Flash: sezon 2, odcinek 22 – recenzja
Przedostatni odcinek drugiego sezonu serialu Flash nie porywa i nie zachwyca, a zwrot akcji z końcówki nie wywołuje tylu emocji, ile powinien.
Przedostatni odcinek drugiego sezonu serialu Flash nie porywa i nie zachwyca, a zwrot akcji z końcówki nie wywołuje tylu emocji, ile powinien.
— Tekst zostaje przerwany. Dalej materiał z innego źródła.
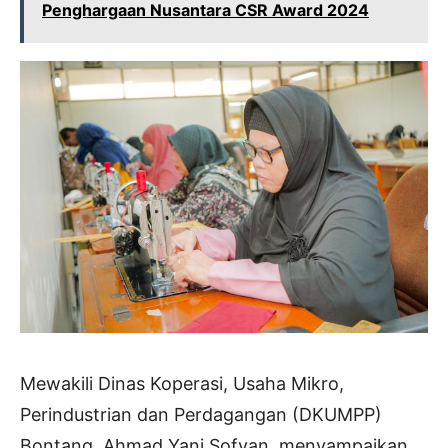
Penghargaan Nusantara CSR Award 2024
Mewakili Dinas Koperasi, Usaha Mikro,
Perindustrian dan Perdagangan (DKUMPP)
Bontang, Ahmad Yani Sofyan, menyampaikan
Twórcy The Flash kompletnie zmarnowali potencjał wprowadzenia armii Zooma na Ziemię-1. W takim wypadku Flash i spółka nie powinni mieć żadnych szans, a ich walka powinna zawierać przynajmniej iluzję dramaturgi. Szkoda więc, że scenarzyści opierają się na banalnych rozwiązaniach, które wielkiego sensu nie mają. Weźmy za przykład jednego z metaludzi, który zajmował się kradzieżą torebki (!). To jakiś absurd, by człowiek z supermocami robił za zwyczajnego złodziejaszka, szczególnie po to, by wymyślić jakikolwiek sens obecności Wally'ego w fabule. Z drugiej strony mamy Black Siren aka Laurel Lance z Ziemi-2. To nieciekawa postać, która wydaje się wepchnięta na siłę, by widzowie nie zapomnieli, że przecież dopiero co ją zabito w Arrow. Ani tu nie czuć emocjonalnego dylematu bohaterów, ani zła wersja Laurel nie jest za ciekawa; jedynie sens fabularny w miarę wychodzi. Prawdziwy plan Zooma brzmi intrygująco i to praktycznie jedyny plus tego wątku. Kłopot jest też z ostatecznym rozwiązaniem problemu armii - zbyt szybko, nudno i łatwo.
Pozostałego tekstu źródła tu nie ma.